In fact it has a far more deeper symbolic meaning but to know that you would need to know a little about its origins beyond the fairly-floss version of its meaning that you get in school books.
To fully appreciate its symbolism in the game, stop for a moment and think about Lisa Simpson and her philosophical outlook on life and her unwavering belief in social justice and the rights of women.
Now consider this: the statue, a gift from the people of France to the people of the United States, in addition to holding aloft the torch of liberty, has some other symbolic features that are not easily seen from afar, which is how most people view it.
At the feet of Lady Liberty are chains and a broken shackle which symbolize the Statue as a woman who has been freed from oppression and servitude.
09. Practice Snakes (Whacking Day)
An imaginary holiday whose main focus is driving snakes towards the center of town and then killing them with clubs? Yeah, that sounds like The Simpsons... Or does it?
The iconic Practice Snakes are one of the more amusing and enduring of the decorations mostly because of what they appear to suggest in terms of what you should do with a snake... It turns out though that the message being sent may is not the message that the casual observer got.
The episode was initially pitched by George Meyer, whose intent was to create an episode that spoke out against mistreatment of snakes -- which happen to be a very useful even necessary part of nature -- and that was the ultimate goal for the Whacking Day episode and the event in the game.
Did it work? Possibly not, but not due to the graphic mistreatment of snakes. The failure of its social message to catch on may have had more to do with all of the other subplot and extra interests featured in it.
08. Shamrock Topiary (St. Patrick's Day)
You probably know that the Shamrock (on of a variety of types of three-leaf clover) is both a symbol of Ireland and the national plant of the Emerald Isle, but did you know that it was also the textbook used by St. Patrick to introduce Christianity to Ireland? It was!
According to the legend, when St. Patrick was out and about spreading the world in the fifth century, he used the shamrock to teach the Celts the lesson of the Holy Trinity.
The three leaves attached to a single stem, he explained, naturally represented the unity of the Father, the Son, and the Holy Spirit in one God.
You may be interested to learn that Patrick wasn't entirely popular on the island - the Druid Priests that had been the dominant religion way before Pat and his message arrived did not like his upsetting the natural order of nature that was the basis of their faith and religion.
To counter the man who would become a Saint's use of the Shamrock as proof of the Holy Trinity the Druids pointed out that while the three-leaf clover was pretty easily found, the four-leaf variety of the same plant contradicts his claim.

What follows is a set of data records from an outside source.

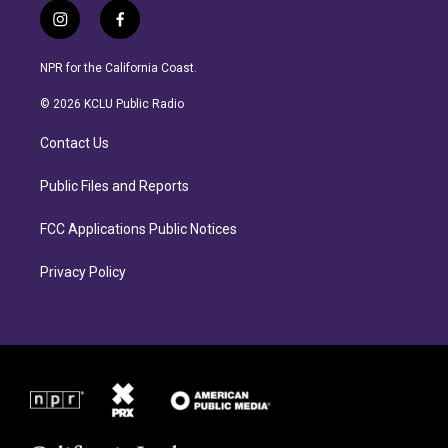
i
f
n
a
s
c
NPR for the California Coast.
t
e
a
b
© 2026 KCLU Public Radio
g
o
r
o
Contact Us
a
k
m
Public Files and Reports
FCC Applications Public Notices
Privacy Policy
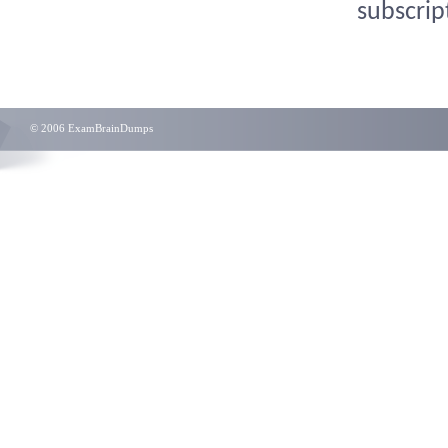
subscrip
© 2006 ExamBrainDumps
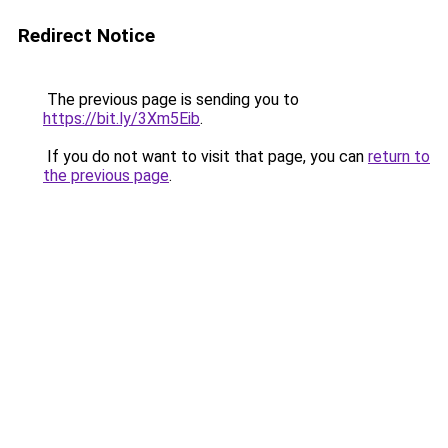
Redirect Notice
The previous page is sending you to
https://bit.ly/3Xm5Eib
.
If you do not want to visit that page, you can
return to
the previous page
.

Thereafter they spread the word that the four-leaf clover, which had always been viewed as a sign of good luck, was also a reminder to not ignore the other Gods.
Saint Patrick's response to that campaign was to claim that the extra leaf represented "God's grace" which as it was a boon and therefore uncommon, easily explained the rarity of the four-leaf clover!
In 2002, in Hanamaki, Japan, a bloke named Shigeo Obara discovered a clover that has 18 leaves (a Guinness World Record) -- we're still waiting to hear St. Patrick explain that one.